**Task to carry out**: Images excluded, reproduce each line of the records exactly as it stands.

**Data supplied**:
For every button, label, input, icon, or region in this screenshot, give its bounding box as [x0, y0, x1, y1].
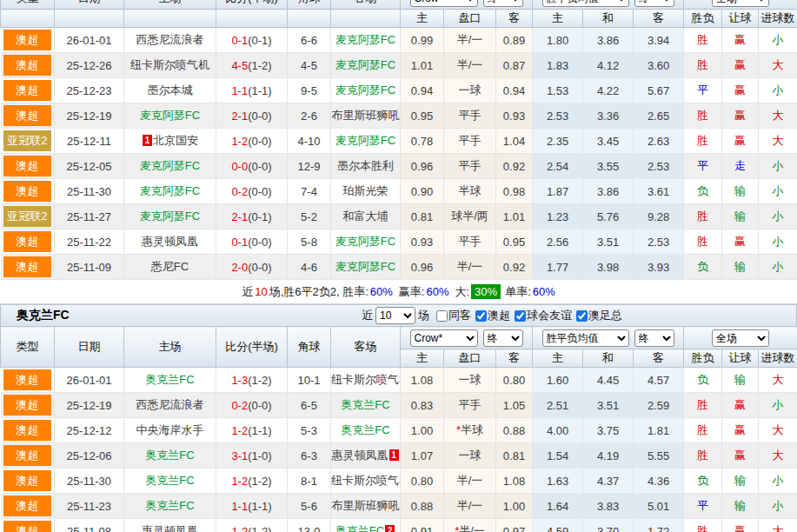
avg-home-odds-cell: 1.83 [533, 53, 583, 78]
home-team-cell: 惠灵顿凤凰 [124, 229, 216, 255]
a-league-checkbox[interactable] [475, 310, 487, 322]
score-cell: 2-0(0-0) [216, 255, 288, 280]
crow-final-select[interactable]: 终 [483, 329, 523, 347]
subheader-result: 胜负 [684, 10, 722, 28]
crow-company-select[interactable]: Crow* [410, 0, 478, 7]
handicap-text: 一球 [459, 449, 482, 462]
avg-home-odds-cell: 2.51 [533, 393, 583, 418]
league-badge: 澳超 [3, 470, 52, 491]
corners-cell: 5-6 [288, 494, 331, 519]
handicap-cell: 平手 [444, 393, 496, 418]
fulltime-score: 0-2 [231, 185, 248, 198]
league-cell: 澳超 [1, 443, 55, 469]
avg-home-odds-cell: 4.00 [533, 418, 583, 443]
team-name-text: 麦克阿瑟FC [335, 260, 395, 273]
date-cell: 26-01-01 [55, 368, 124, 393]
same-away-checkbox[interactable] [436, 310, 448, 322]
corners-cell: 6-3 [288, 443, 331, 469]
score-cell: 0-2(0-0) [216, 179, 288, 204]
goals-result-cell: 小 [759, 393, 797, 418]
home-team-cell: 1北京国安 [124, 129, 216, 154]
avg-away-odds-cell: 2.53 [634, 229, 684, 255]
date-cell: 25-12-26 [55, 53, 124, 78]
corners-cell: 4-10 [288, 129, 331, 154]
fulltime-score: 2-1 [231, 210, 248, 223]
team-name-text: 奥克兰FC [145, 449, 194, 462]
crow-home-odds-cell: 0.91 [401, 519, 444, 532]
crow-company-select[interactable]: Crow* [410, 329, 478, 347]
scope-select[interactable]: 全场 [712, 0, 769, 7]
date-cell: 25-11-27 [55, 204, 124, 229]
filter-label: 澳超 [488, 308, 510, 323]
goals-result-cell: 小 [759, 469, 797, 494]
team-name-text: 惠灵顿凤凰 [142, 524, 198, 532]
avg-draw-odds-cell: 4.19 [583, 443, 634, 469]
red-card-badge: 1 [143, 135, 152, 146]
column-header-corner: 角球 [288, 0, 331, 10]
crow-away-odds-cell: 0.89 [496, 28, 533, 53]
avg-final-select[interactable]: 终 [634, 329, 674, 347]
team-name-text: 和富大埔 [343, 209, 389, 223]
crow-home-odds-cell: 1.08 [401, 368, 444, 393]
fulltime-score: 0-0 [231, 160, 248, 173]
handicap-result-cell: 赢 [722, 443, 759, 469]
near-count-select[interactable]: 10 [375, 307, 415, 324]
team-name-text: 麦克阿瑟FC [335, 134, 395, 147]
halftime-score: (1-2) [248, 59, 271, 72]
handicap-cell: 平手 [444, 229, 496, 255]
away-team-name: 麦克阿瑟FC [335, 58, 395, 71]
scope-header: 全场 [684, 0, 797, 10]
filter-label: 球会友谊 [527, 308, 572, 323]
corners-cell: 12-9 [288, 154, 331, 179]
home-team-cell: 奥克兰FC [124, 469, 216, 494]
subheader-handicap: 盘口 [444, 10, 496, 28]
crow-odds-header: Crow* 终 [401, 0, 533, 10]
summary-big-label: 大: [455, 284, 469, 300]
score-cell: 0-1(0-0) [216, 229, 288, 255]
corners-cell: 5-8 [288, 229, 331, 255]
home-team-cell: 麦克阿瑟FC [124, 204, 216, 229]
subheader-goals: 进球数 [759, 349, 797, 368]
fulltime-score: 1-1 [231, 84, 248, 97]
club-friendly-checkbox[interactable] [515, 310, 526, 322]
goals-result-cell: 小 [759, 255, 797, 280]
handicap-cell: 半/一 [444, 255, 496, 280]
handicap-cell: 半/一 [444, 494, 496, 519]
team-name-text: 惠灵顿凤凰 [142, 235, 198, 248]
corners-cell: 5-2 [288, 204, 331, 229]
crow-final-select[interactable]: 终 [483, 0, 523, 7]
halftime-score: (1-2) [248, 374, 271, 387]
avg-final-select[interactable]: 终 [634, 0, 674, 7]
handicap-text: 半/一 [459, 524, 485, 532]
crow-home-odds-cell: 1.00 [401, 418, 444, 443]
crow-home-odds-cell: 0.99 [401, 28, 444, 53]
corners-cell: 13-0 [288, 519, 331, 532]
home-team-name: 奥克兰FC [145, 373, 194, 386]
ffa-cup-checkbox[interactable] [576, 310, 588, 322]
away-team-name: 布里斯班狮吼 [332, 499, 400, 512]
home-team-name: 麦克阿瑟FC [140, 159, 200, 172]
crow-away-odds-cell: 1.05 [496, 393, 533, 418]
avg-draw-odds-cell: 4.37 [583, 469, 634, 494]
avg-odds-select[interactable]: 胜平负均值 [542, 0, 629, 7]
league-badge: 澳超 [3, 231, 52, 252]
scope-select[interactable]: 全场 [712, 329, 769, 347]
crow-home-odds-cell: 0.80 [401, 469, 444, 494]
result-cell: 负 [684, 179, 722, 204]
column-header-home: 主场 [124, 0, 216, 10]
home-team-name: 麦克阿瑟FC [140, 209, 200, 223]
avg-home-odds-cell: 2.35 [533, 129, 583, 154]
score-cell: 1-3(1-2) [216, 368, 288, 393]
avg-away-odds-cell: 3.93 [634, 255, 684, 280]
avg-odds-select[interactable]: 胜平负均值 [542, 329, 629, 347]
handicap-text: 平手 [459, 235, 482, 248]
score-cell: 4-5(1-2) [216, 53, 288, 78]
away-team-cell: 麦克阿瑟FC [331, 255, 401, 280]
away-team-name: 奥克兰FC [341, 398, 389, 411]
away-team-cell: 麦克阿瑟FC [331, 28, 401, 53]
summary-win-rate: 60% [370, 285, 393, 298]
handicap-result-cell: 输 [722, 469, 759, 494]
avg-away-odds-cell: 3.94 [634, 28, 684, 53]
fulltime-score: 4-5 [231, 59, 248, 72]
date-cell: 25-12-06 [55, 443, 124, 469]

**Response to the exercise**:
For every button, label, input, icon, or region in this screenshot, give its bounding box as [x0, y0, x1, y1].
avg-home-odds-cell: 1.83 [533, 53, 583, 78]
home-team-cell: 惠灵顿凤凰 [124, 229, 216, 255]
a-league-checkbox[interactable] [475, 310, 487, 322]
score-cell: 2-0(0-0) [216, 255, 288, 280]
crow-final-select[interactable]: 终 [483, 329, 523, 347]
subheader-result: 胜负 [684, 10, 722, 28]
crow-company-select[interactable]: Crow* [410, 0, 478, 7]
handicap-text: 一球 [459, 449, 482, 462]
avg-home-odds-cell: 2.51 [533, 393, 583, 418]
league-badge: 澳超 [3, 470, 52, 491]
corners-cell: 5-6 [288, 494, 331, 519]
handicap-cell: 平手 [444, 393, 496, 418]
fulltime-score: 0-2 [231, 185, 248, 198]
league-cell: 澳超 [1, 443, 55, 469]
avg-home-odds-cell: 4.00 [533, 418, 583, 443]
team-name-text: 麦克阿瑟FC [335, 260, 395, 273]
date-cell: 26-01-01 [55, 368, 124, 393]
same-away-checkbox[interactable] [436, 310, 448, 322]
corners-cell: 6-3 [288, 443, 331, 469]
score-cell: 0-2(0-0) [216, 179, 288, 204]
goals-result-cell: 小 [759, 393, 797, 418]
home-team-cell: 1北京国安 [124, 129, 216, 154]
avg-away-odds-cell: 2.53 [634, 229, 684, 255]
date-cell: 25-12-26 [55, 53, 124, 78]
corners-cell: 4-10 [288, 129, 331, 154]
fulltime-score: 2-1 [231, 210, 248, 223]
team-name-text: 奥克兰FC [145, 449, 194, 462]
crow-home-odds-cell: 0.91 [401, 519, 444, 532]
crow-company-select[interactable]: Crow* [410, 329, 478, 347]
scope-select[interactable]: 全场 [712, 0, 769, 7]
date-cell: 25-11-27 [55, 204, 124, 229]
filter-label: 澳超 [488, 308, 510, 323]
goals-result-cell: 小 [759, 469, 797, 494]
team-name-text: 惠灵顿凤凰 [142, 524, 198, 532]
avg-draw-odds-cell: 4.19 [583, 443, 634, 469]
red-card-badge: 1 [143, 135, 152, 146]
column-header-corner: 角球 [288, 0, 331, 10]
crow-away-odds-cell: 0.89 [496, 28, 533, 53]
avg-final-select[interactable]: 终 [634, 329, 674, 347]
team-name-text: 和富大埔 [343, 209, 389, 223]
crow-home-odds-cell: 1.08 [401, 368, 444, 393]
fulltime-score: 0-0 [231, 160, 248, 173]
handicap-result-cell: 赢 [722, 443, 759, 469]
near-count-select[interactable]: 10 [375, 307, 415, 324]
team-name-text: 麦克阿瑟FC [335, 134, 395, 147]
halftime-score: (1-2) [248, 59, 271, 72]
handicap-cell: 平手 [444, 229, 496, 255]
away-team-name: 麦克阿瑟FC [335, 58, 395, 71]
scope-header: 全场 [684, 0, 797, 10]
filter-label: 球会友谊 [527, 308, 572, 323]
corners-cell: 12-9 [288, 154, 331, 179]
home-team-cell: 奥克兰FC [124, 469, 216, 494]
subheader-handicap: 盘口 [444, 10, 496, 28]
crow-odds-header: Crow* 终 [401, 0, 533, 10]
summary-big-label: 大: [455, 284, 469, 300]
score-cell: 0-1(0-0) [216, 229, 288, 255]
corners-cell: 5-8 [288, 229, 331, 255]
home-team-cell: 麦克阿瑟FC [124, 204, 216, 229]
subheader-goals: 进球数 [759, 349, 797, 368]
fulltime-score: 1-1 [231, 84, 248, 97]
club-friendly-checkbox[interactable] [515, 310, 526, 322]
goals-result-cell: 小 [759, 255, 797, 280]
handicap-cell: 半/一 [444, 255, 496, 280]
handicap-cell: 半/一 [444, 494, 496, 519]
team-name-text: 惠灵顿凤凰 [142, 235, 198, 248]
corners-cell: 5-2 [288, 204, 331, 229]
crow-final-select[interactable]: 终 [483, 0, 523, 7]
halftime-score: (1-2) [248, 374, 271, 387]
avg-final-select[interactable]: 终 [634, 0, 674, 7]
handicap-text: 半/一 [459, 524, 485, 532]
crow-home-odds-cell: 1.00 [401, 418, 444, 443]
crow-home-odds-cell: 0.99 [401, 28, 444, 53]
corners-cell: 13-0 [288, 519, 331, 532]
home-team-name: 奥克兰FC [145, 373, 194, 386]
ffa-cup-checkbox[interactable] [576, 310, 588, 322]
away-team-name: 布里斯班狮吼 [332, 499, 400, 512]
home-team-name: 麦克阿瑟FC [140, 159, 200, 172]
crow-away-odds-cell: 1.05 [496, 393, 533, 418]
avg-draw-odds-cell: 4.37 [583, 469, 634, 494]
avg-odds-select[interactable]: 胜平负均值 [542, 0, 629, 7]
league-badge: 澳超 [3, 231, 52, 252]
scope-select[interactable]: 全场 [712, 329, 769, 347]
crow-home-odds-cell: 0.80 [401, 469, 444, 494]
result-cell: 负 [684, 179, 722, 204]
column-header-home: 主场 [124, 0, 216, 10]
home-team-name: 麦克阿瑟FC [140, 209, 200, 223]
avg-home-odds-cell: 2.35 [533, 129, 583, 154]
score-cell: 1-3(1-2) [216, 368, 288, 393]
avg-away-odds-cell: 3.93 [634, 255, 684, 280]
avg-odds-select[interactable]: 胜平负均值 [542, 329, 629, 347]
handicap-text: 平手 [459, 235, 482, 248]
score-cell: 4-5(1-2) [216, 53, 288, 78]
away-team-cell: 麦克阿瑟FC [331, 255, 401, 280]
away-team-name: 奥克兰FC [341, 398, 389, 411]
away-team-cell: 麦克阿瑟FC [331, 28, 401, 53]
summary-win-rate: 60% [370, 285, 393, 298]
handicap-result-cell: 输 [722, 469, 759, 494]
avg-away-odds-cell: 3.94 [634, 28, 684, 53]
fulltime-score: 4-5 [231, 59, 248, 72]
date-cell: 25-12-06 [55, 443, 124, 469]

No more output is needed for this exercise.